- **Action item**
Each line of the data below from the one holding "2014 - Wing Tag H0 to Wing Tag J8 (116, 1626)" to the one holding "2021- Wing Tag T0 to Wing Tag T8 (116, 1046)", inclusive, is to be reproduced exactly; no other line belongs in the answer.

- **Working data**
----------------

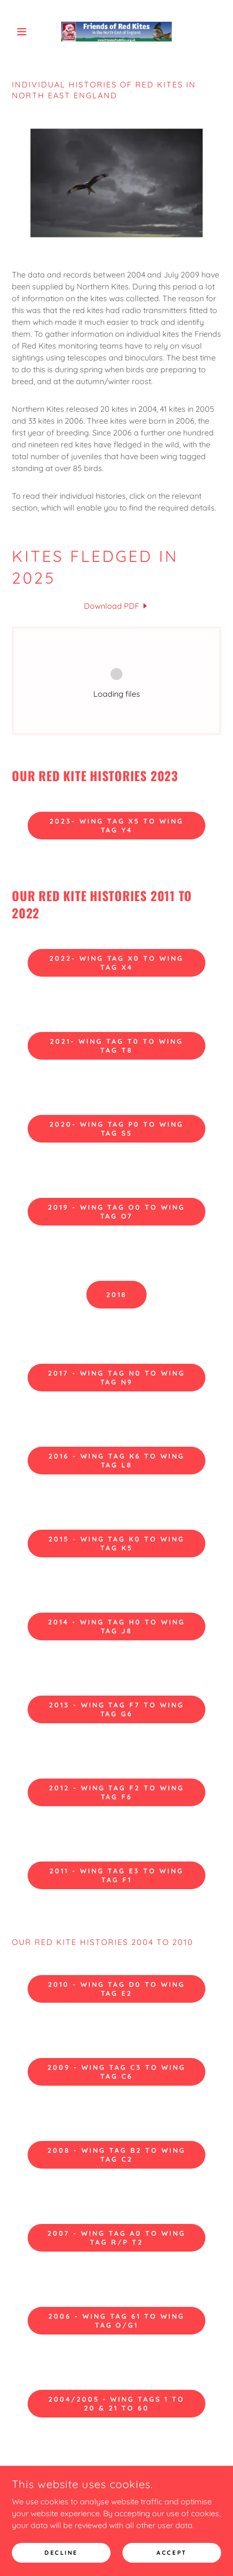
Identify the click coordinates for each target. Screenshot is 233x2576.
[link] (116, 31)
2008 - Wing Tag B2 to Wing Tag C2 (116, 2155)
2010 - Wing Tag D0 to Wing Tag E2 (117, 1989)
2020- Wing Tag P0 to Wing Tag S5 (116, 1129)
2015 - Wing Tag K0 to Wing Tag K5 (116, 1543)
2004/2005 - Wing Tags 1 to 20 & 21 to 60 (116, 2404)
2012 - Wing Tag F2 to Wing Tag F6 (117, 1792)
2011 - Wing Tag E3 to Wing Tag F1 (116, 1875)
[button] (27, 31)
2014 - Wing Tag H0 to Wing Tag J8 (116, 1626)
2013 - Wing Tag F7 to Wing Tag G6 (117, 1709)
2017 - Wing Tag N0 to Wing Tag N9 (116, 1378)
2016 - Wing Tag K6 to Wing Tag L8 (116, 1460)
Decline (61, 2552)
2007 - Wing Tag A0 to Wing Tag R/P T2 (116, 2238)
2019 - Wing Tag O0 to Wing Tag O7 (117, 1212)
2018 (116, 1294)
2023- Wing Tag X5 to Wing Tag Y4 (116, 825)
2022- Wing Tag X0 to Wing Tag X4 (116, 963)
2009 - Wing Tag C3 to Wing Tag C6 (116, 2072)
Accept (171, 2552)
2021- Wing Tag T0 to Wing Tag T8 (116, 1046)
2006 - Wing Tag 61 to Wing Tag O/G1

----------------

- **Written response**
2014 - Wing Tag H0 to Wing Tag J8 (116, 1626)
2013 - Wing Tag F7 to Wing Tag G6 (117, 1709)
2017 - Wing Tag N0 to Wing Tag N9 (116, 1378)
2016 - Wing Tag K6 to Wing Tag L8 (116, 1460)
Decline (61, 2552)
2007 - Wing Tag A0 to Wing Tag R/P T2 (116, 2238)
2019 - Wing Tag O0 to Wing Tag O7 (117, 1212)
2018 (116, 1294)
2023- Wing Tag X5 to Wing Tag Y4 (116, 825)
2022- Wing Tag X0 to Wing Tag X4 (116, 963)
2009 - Wing Tag C3 to Wing Tag C6 (116, 2072)
Accept (171, 2552)
2021- Wing Tag T0 to Wing Tag T8 (116, 1046)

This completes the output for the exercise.